GRECO, El
(b. 1541, Candia, d. 1614, Toledo)

Pietà (The Lamentation of Christ)

1571-76
Tempera on panel, 29 x 20 cm
Museum of Art, Philadelphia

A translation in paint of Michelangelo's late sculptured group of the Pietà in Florence Cathedral, at the time in Rome. The pattern and the feeling are the same. The figures of the Dead Christ, His Mother, Saint Mary Magdalene and Joseph of Arimathea make one compact group. Michelangelo achieved this by his new treatment of form; El Greco by paint, by employing broader, more continuous passages of colour. The more vivid colours of Rome combine with the richer palette of Venice to convey the intensity of expression demanded by the subject.
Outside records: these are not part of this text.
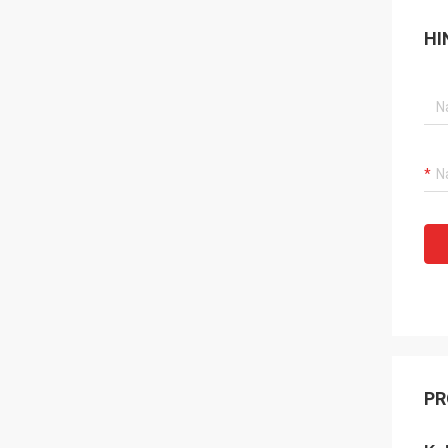
HI
PR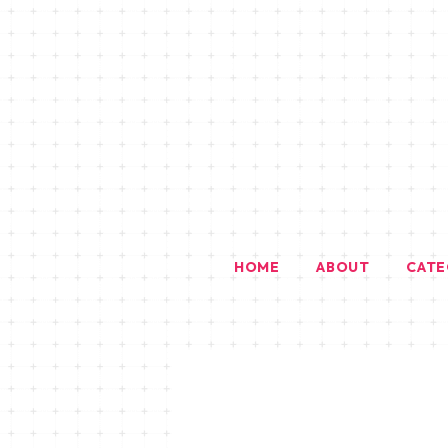
HOME
ABOUT
CAT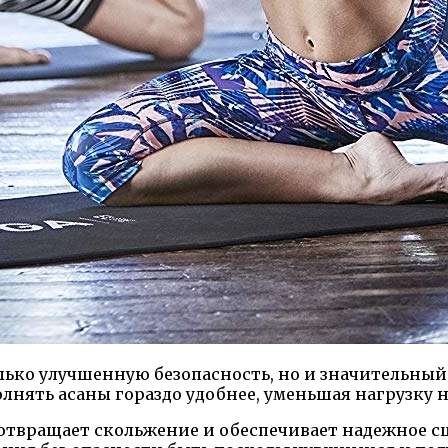
ько улучшенную безопасность, но и значительный 
олнять асаны гораздо удобнее, уменьшая нагрузку 
отвращает скольжение и обеспечивает надежное сц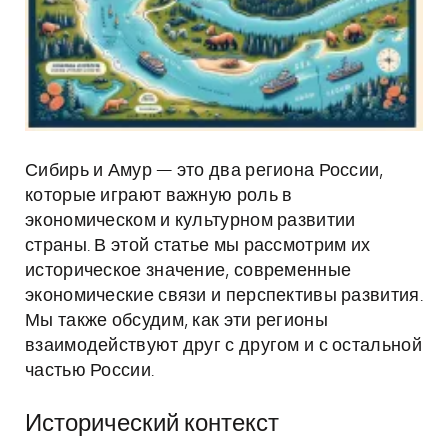
Сибирь и Амур — это два региона России,
которые играют важную роль в
экономическом и культурном развитии
страны. В этой статье мы рассмотрим их
историческое значение, современные
экономические связи и перспективы развития.
Мы также обсудим, как эти регионы
взаимодействуют друг с другом и с остальной
частью России.
Исторический контекст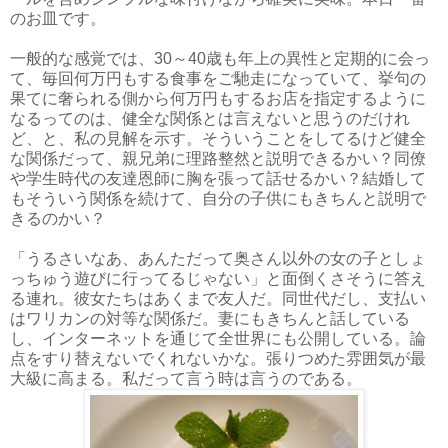
のお皿です。
一般的な感覚では、30～40歳も年上の異性と定期的に会っ
て、毎回何万円もする食事をご馳走になっていて、挙句の
果てに奢られる側から何万円もするお店を指定するように
なるってのは、健全な関係とは言えないと思うのだけれ
ど、と、私の見解を示す。そういうことをしてるけど健全
な関係だって、親兄弟に理路整然と説明できるかい？同僚
や学生時代の友達恩師に胸を張って話せるかい？結婚して
もそういう関係を続けて、自分の子供にもきちんと説明で
きるのかい？
「うるさいなあ、あんただって奥さん以外の女の子としょ
っちゅう遊びに行ってるじゃない」と面倒くさそうに答え
る連れ。彼女たちはあくまで友人だ。同世代だし、支払い
はワリカンの対等な関係だ。妻にもきちんと話している
し、インターネットを通じて全世界にも公開している。論
点をすり替えないでくれないかな。張りつめた雰囲気が最
大級に高まる。私だって言う時は言うのである。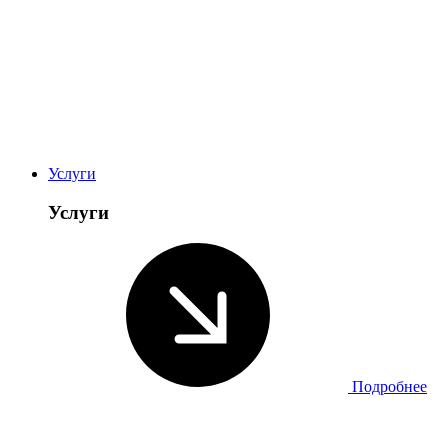
Услуги
Услуги
Подробнее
The horizontal composition of Venice, more suited to a narrative type of subject than to the single image, is given up and is only very rarely found appropriate in Spain.

Michelangelo's Pietà group was not the only source on which El Greco drew: the arrangement of Christ's legs and his outspread arms, no less than the idea of viewing one of the two bearers of his body from the side and the other from behind, derive from Michelangelo's drawing for Vittoria Colonna, in which, as in El Greco's painting, the Virgin is placed behind and above Christ.

In the collection of the Hispanic Society of America is a larger version of the subject, unsigned, in oil on canvas, for which this may be a study. The subject is not repeated in Spain.